Aim of the exercise —
Return all of the data exactly, omitting any images.

[Start of section]

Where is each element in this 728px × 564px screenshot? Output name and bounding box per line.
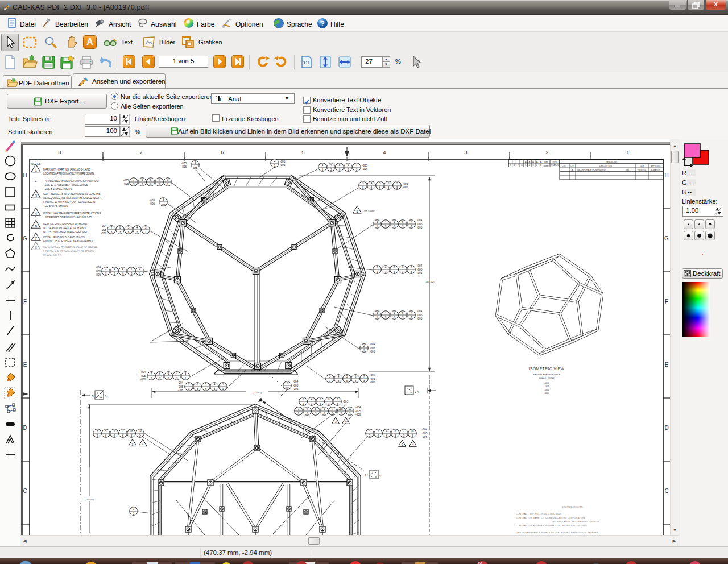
svg-text:3: 3 [163, 198, 164, 201]
svg-text:6: 6 [35, 224, 37, 228]
svg-text:18: 18 [411, 430, 414, 433]
svg-text:6: 6 [221, 149, 224, 155]
svg-text:3: 3 [185, 372, 187, 375]
svg-text:1: 1 [363, 349, 365, 352]
svg-text:3: 3 [131, 443, 134, 446]
svg-text:3: 3 [214, 388, 216, 391]
svg-text:4: 4 [371, 182, 373, 185]
svg-text:-005: -005 [370, 378, 375, 380]
svg-text:3: 3 [377, 312, 378, 314]
svg-text:2.: 2. [35, 180, 37, 183]
svg-text:3: 3 [395, 434, 396, 437]
svg-text:A: A [525, 160, 527, 163]
svg-text:-006: -006 [178, 389, 184, 392]
svg-text:7: 7 [411, 221, 412, 223]
svg-text:-006: -006 [362, 168, 368, 171]
svg-text:7: 7 [356, 164, 358, 167]
svg-text:-005: -005 [544, 388, 549, 391]
svg-text:REF: REF [193, 167, 197, 169]
svg-text:3: 3 [176, 377, 178, 380]
svg-text:3: 3 [222, 383, 224, 386]
svg-text:3: 3 [145, 226, 147, 229]
svg-text:04/03/02: 04/03/02 [638, 169, 646, 171]
svg-text:E: E [23, 362, 27, 368]
svg-text:-006: -006 [370, 350, 375, 353]
svg-text:REF: REF [286, 387, 289, 389]
svg-text:-004: -004 [370, 374, 375, 376]
svg-text:6: 6 [150, 183, 152, 186]
svg-text:6: 6 [128, 231, 130, 234]
svg-text:6: 6 [402, 266, 404, 269]
svg-text:1: 1 [303, 403, 304, 405]
svg-text:SCALE: NONE: SCALE: NONE [539, 376, 555, 379]
svg-text:3: 3 [356, 168, 358, 171]
svg-text:-006: -006 [181, 165, 187, 168]
svg-text:-005: -005 [280, 160, 286, 163]
svg-text:4: 4 [385, 266, 387, 269]
svg-text:?: ? [320, 19, 325, 28]
svg-text:-005: -005 [96, 270, 101, 273]
svg-text:5: 5 [168, 372, 169, 375]
svg-text:3: 3 [167, 179, 169, 181]
svg-text:-004: -004 [417, 264, 423, 267]
svg-text:LTR: LTR [570, 165, 574, 167]
svg-text:-006: -006 [101, 232, 107, 235]
svg-text:3: 3 [412, 434, 413, 437]
svg-text:3: 3 [362, 182, 364, 185]
svg-text:-006: -006 [293, 388, 299, 391]
svg-text:REV: REV [544, 161, 549, 163]
svg-text:6: 6 [348, 164, 349, 167]
svg-text:4: 4 [379, 474, 381, 478]
svg-text:2: 2 [274, 160, 276, 163]
svg-text:GM: GM [626, 169, 629, 171]
svg-text:4: 4 [214, 383, 216, 386]
svg-text:19: 19 [348, 408, 351, 410]
svg-text:3: 3 [35, 194, 37, 198]
svg-text:6: 6 [346, 380, 348, 383]
svg-text:INTERPRET DIMENSIONS IAW LMS 1: INTERPRET DIMENSIONS IAW LMS 1-15. [45, 216, 92, 219]
svg-text:3: 3 [151, 377, 152, 380]
svg-text:-006: -006 [422, 436, 428, 438]
svg-text:3: 3 [311, 403, 313, 405]
svg-text:1: 1 [626, 149, 629, 155]
svg-text:7: 7 [35, 237, 37, 240]
svg-text:APPROVED: APPROVED [651, 165, 661, 167]
svg-text:1: 1 [377, 271, 378, 273]
svg-text:1: 1 [139, 272, 141, 275]
svg-text:7: 7 [332, 408, 334, 410]
svg-text:3: 3 [402, 225, 404, 228]
svg-text:-004: -004 [417, 310, 423, 313]
svg-text:6: 6 [324, 408, 325, 410]
svg-text:5: 5 [379, 182, 381, 185]
svg-text:-006: -006 [355, 413, 361, 416]
svg-text:FIND NO. 15 FOR USE AT NEXT AS: FIND NO. 15 FOR USE AT NEXT ASSEMBLY. [43, 240, 94, 243]
svg-text:3: 3 [385, 316, 387, 319]
svg-text:A: A [410, 391, 412, 394]
svg-text:3: 3 [334, 420, 336, 424]
svg-text:5: 5 [122, 268, 124, 271]
svg-text:3: 3 [142, 183, 143, 186]
svg-text:1: 1 [362, 186, 364, 189]
svg-text:1: 1 [322, 168, 324, 171]
svg-text:3: 3 [188, 388, 190, 391]
svg-text:19: 19 [138, 430, 142, 433]
svg-text:3: 3 [385, 271, 387, 273]
svg-text:DESCRIPTION: DESCRIPTION [599, 165, 612, 167]
svg-text:3: 3 [377, 266, 378, 269]
svg-text:3: 3 [139, 268, 141, 271]
svg-text:1: 1 [145, 231, 147, 234]
svg-text:6: 6 [122, 434, 124, 437]
svg-text:-006: -006 [403, 186, 408, 189]
svg-text:5: 5 [394, 221, 395, 223]
svg-text:LINK SIMULATION AND TRAINING D: LINK SIMULATION AND TRAINING DIVISION [551, 521, 599, 523]
svg-text:3: 3 [287, 382, 288, 385]
svg-text:-006: -006 [417, 226, 423, 229]
svg-text:LMS 8-1, SHEET METAL: LMS 8-1, SHEET METAL [45, 188, 73, 190]
svg-text:4: 4 [338, 375, 340, 378]
svg-text:TEE-BAR AS SHOWN.: TEE-BAR AS SHOWN. [43, 205, 69, 208]
svg-text:1: 1 [377, 316, 378, 319]
svg-text:4: 4 [385, 312, 387, 314]
svg-text:1:1: 1:1 [303, 60, 311, 65]
svg-text:-006: -006 [140, 378, 146, 381]
svg-text:3: 3 [298, 408, 300, 410]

[End of section]

Response to the task —
Where is each element in this 728px × 564px screenshot? Output name and bounding box per line.
svg-text:3: 3 [163, 198, 164, 201]
svg-text:6: 6 [35, 224, 37, 228]
svg-text:18: 18 [411, 430, 414, 433]
svg-text:6: 6 [221, 149, 224, 155]
svg-text:3: 3 [185, 372, 187, 375]
svg-text:1: 1 [363, 349, 365, 352]
svg-text:3: 3 [131, 443, 134, 446]
svg-text:3: 3 [214, 388, 216, 391]
svg-text:4: 4 [371, 182, 373, 185]
svg-text:-005: -005 [370, 378, 375, 380]
svg-text:3: 3 [377, 312, 378, 314]
svg-text:2.: 2. [35, 180, 37, 183]
svg-text:3: 3 [395, 434, 396, 437]
svg-text:A: A [525, 160, 527, 163]
svg-text:-006: -006 [178, 389, 184, 392]
svg-text:7: 7 [411, 221, 412, 223]
svg-text:-006: -006 [362, 168, 368, 171]
svg-text:7: 7 [356, 164, 358, 167]
svg-text:-005: -005 [544, 388, 549, 391]
svg-text:REF: REF [193, 167, 197, 169]
svg-text:3: 3 [176, 377, 178, 380]
svg-text:3: 3 [222, 383, 224, 386]
svg-text:3: 3 [145, 226, 147, 229]
svg-text:04/03/02: 04/03/02 [638, 169, 646, 171]
svg-text:E: E [23, 362, 27, 368]
svg-text:-006: -006 [370, 350, 375, 353]
svg-text:REF: REF [286, 387, 289, 389]
svg-text:-004: -004 [370, 374, 375, 376]
svg-text:6: 6 [150, 183, 152, 186]
svg-text:6: 6 [128, 231, 130, 234]
svg-text:6: 6 [402, 266, 404, 269]
svg-text:1: 1 [303, 403, 304, 405]
svg-text:SCALE: NONE: SCALE: NONE [539, 376, 555, 379]
svg-text:3: 3 [356, 168, 358, 171]
svg-text:-006: -006 [181, 165, 187, 168]
svg-text:-005: -005 [280, 160, 286, 163]
svg-text:4: 4 [385, 266, 387, 269]
svg-text:?: ? [320, 19, 325, 28]
svg-text:-005: -005 [96, 270, 101, 273]
svg-text:5: 5 [168, 372, 169, 375]
svg-text:3: 3 [167, 179, 169, 181]
svg-text:-004: -004 [417, 264, 423, 267]
svg-text:LTR: LTR [570, 165, 574, 167]
svg-text:-006: -006 [101, 232, 107, 235]
svg-text:3: 3 [412, 434, 413, 437]
svg-text:3: 3 [362, 182, 364, 185]
svg-text:-006: -006 [293, 388, 299, 391]
svg-text:REV: REV [544, 161, 549, 163]
svg-text:6: 6 [348, 164, 349, 167]
svg-text:4: 4 [379, 474, 381, 478]
svg-text:2: 2 [274, 160, 276, 163]
svg-text:GM: GM [626, 169, 629, 171]
svg-text:4: 4 [214, 383, 216, 386]
svg-text:19: 19 [348, 408, 351, 410]
svg-text:3: 3 [35, 194, 37, 198]
svg-text:6: 6 [346, 380, 348, 383]
svg-text:INTERPRET DIMENSIONS IAW LMS 1: INTERPRET DIMENSIONS IAW LMS 1-15. [45, 216, 92, 219]
svg-text:3: 3 [151, 377, 152, 380]
svg-text:-006: -006 [422, 436, 428, 438]
svg-text:3: 3 [311, 403, 313, 405]
svg-text:1: 1 [626, 149, 629, 155]
svg-text:7: 7 [35, 237, 37, 240]
svg-text:APPROVED: APPROVED [651, 165, 661, 167]
svg-text:1: 1 [377, 271, 378, 273]
svg-text:1: 1 [139, 272, 141, 275]
svg-text:7: 7 [332, 408, 334, 410]
svg-text:3: 3 [402, 225, 404, 228]
svg-text:-004: -004 [417, 310, 423, 313]
svg-text:6: 6 [324, 408, 325, 410]
svg-text:5: 5 [379, 182, 381, 185]
svg-text:-006: -006 [355, 413, 361, 416]
svg-text:FIND NO. 15 FOR USE AT NEXT AS: FIND NO. 15 FOR USE AT NEXT ASSEMBLY. [43, 240, 94, 243]
svg-text:3: 3 [385, 316, 387, 319]
svg-text:A: A [410, 391, 412, 394]
svg-text:3: 3 [334, 420, 336, 424]
svg-text:5: 5 [122, 268, 124, 271]
svg-text:3: 3 [142, 183, 143, 186]
svg-text:1: 1 [362, 186, 364, 189]
svg-text:1: 1 [322, 168, 324, 171]
svg-text:3: 3 [188, 388, 190, 391]
svg-text:19: 19 [138, 430, 142, 433]
svg-text:3: 3 [385, 271, 387, 273]
svg-text:DESCRIPTION: DESCRIPTION [599, 165, 612, 167]
svg-text:3: 3 [377, 266, 378, 269]
svg-text:3: 3 [139, 268, 141, 271]
svg-text:1: 1 [145, 231, 147, 234]
svg-text:6: 6 [122, 434, 124, 437]
svg-text:-006: -006 [403, 186, 408, 189]
svg-text:5: 5 [394, 221, 395, 223]
svg-text:LINK SIMULATION AND TRAINING D: LINK SIMULATION AND TRAINING DIVISION [551, 521, 599, 523]
svg-text:3: 3 [287, 382, 288, 385]
svg-text:-006: -006 [417, 226, 423, 229]
svg-text:LMS 8-1, SHEET METAL: LMS 8-1, SHEET METAL [45, 188, 73, 190]
svg-text:4: 4 [338, 375, 340, 378]
svg-text:TEE-BAR AS SHOWN.: TEE-BAR AS SHOWN. [43, 205, 69, 208]
svg-text:1: 1 [377, 316, 378, 319]
svg-text:4: 4 [385, 312, 387, 314]
svg-text:1:1: 1:1 [303, 60, 311, 65]
svg-text:-006: -006 [140, 378, 146, 381]
svg-text:3: 3 [298, 408, 300, 410]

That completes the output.